- **Task input**
——————————

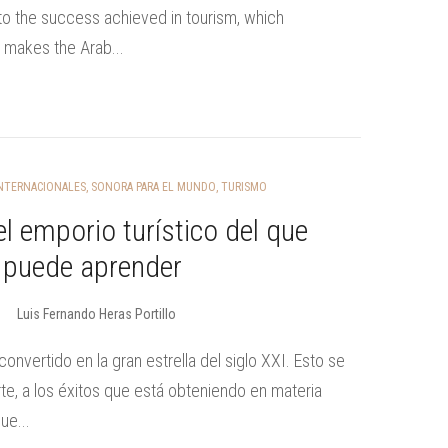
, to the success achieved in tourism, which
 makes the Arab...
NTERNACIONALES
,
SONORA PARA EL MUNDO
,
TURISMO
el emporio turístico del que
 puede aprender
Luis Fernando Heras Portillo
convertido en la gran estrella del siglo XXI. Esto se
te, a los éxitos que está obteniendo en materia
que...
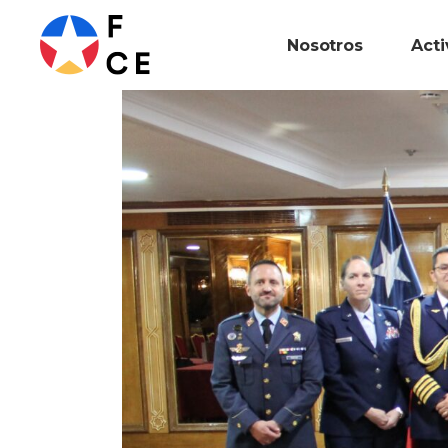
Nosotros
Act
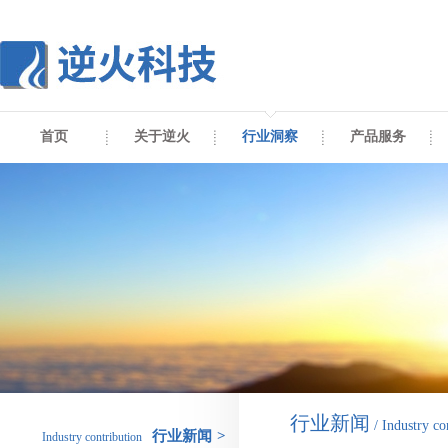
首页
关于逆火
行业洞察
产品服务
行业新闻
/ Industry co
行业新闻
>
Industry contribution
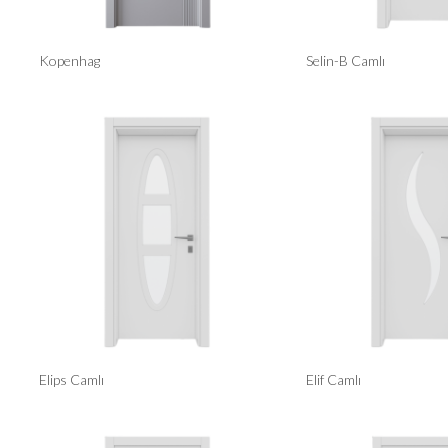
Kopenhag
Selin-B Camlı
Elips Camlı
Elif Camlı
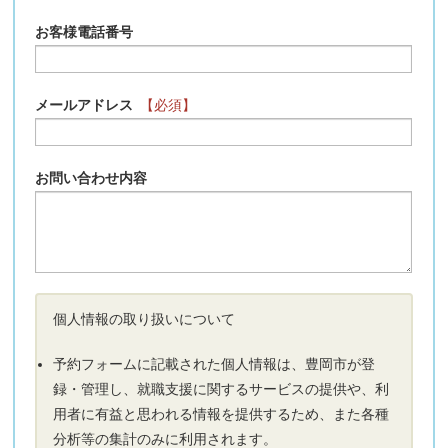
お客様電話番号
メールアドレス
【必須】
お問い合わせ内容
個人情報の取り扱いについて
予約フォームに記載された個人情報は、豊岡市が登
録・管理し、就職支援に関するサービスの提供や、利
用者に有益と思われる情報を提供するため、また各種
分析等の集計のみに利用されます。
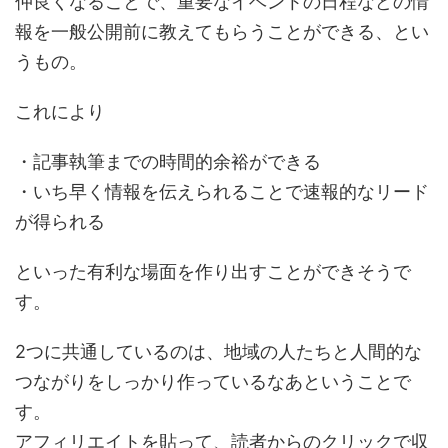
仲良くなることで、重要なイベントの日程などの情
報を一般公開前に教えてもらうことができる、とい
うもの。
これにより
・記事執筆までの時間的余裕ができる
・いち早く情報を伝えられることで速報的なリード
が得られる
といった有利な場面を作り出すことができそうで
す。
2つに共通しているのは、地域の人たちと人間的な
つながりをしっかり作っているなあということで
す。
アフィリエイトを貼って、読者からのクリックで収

——————————

- **Task objective**
Filter the data above, keeping only lines that include the string "Industry".

- **Your response**
/ Industry co
Industry contribution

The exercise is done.